Checché se ne dica per me i ragazzi non sono cambiati tanto, anzi, non sono cambiati affatto. Sono quelli di sempre: se sentono che tu insegnante sei aperta nei loro confronti e li capisci davvero, ti seguono e la loro stima ti gratifica ogni giorno. Sono contentissima.

La chiave è l’apertura mentale?
Sì, sempre. Io vengo da un mondo cattolico privo di paraocchi, il mondo di don Fappani. Per esempio abbiamo fatto un libro con Michele Busi sui cattolici e la Strage: gravitiamo costantemente in un’area in cui non bisogna esitare a mettersi in discussione. Nel nostro Comitato Scientifico siamo tutti liberi battitori. Alla fine quello che conta è la preparazione, lo spessore.
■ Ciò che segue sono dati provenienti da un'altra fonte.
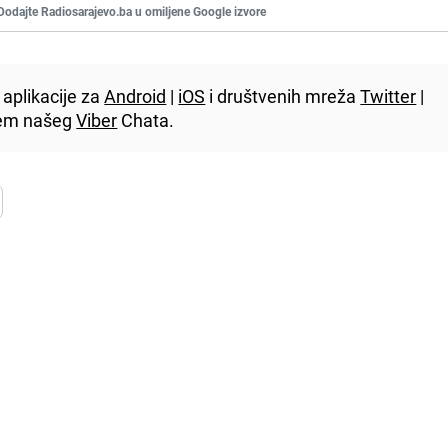
Dodajte Radiosarajevo.ba u omiljene Google izvore
aplikacije za
Android
|
iOS
i društvenih mreža
Twitter
|
utem našeg
Viber
Chata.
Discorso logico ma controcorrente, nell’epoca di TikTok e della soglia di attenzione pari a un battito di ciglia.
Vero. All’università quando devo spiegare una poetica agli studenti propongo degli hashtag: #Foscolo, #illusioni, #disillusioni... Mi muovo sapendo di rivolgermi a chi è abituato a ragionare e ad esprimersi in 50 parole. Poi magari vengono interrogati e sanno tutto, ma devono partire da lì. I tempi cambiano e oggi funziona così.

Oggi a che punto è la Civiltà Bresciana, estendendo il concetto al di là della Fondazione?
Brescia ha sempre dovuto lottare, correre in salita, con la sua provincia così vasta e mutata nei secoli. Storia di dominazioni e resistenze, di slanci e prove d’ingegno. Adesso nella nostra Fondazione abbiamo persone di Cremona e Mantova, ci stiamo allargando, aprendo alle novità anche in questo senso. Così si può diventare meno Milano-centrici. Fieri delle nostre radici, ma senza paura di cambiare. Per crescere in un mondo che evolve rimanendo popolari. Per preservare la nostra cultura con lo sguardo proteso al futuro, sapendo che Brescia ha una grande qualità: può contare su una trasversalità di fondo a livello di rapporti intrecciati di stima che prescindono da ogni forma di appartenenza politica. Convergenze parallele virtuose che contribuiscono ad un gioco di squadra allargato.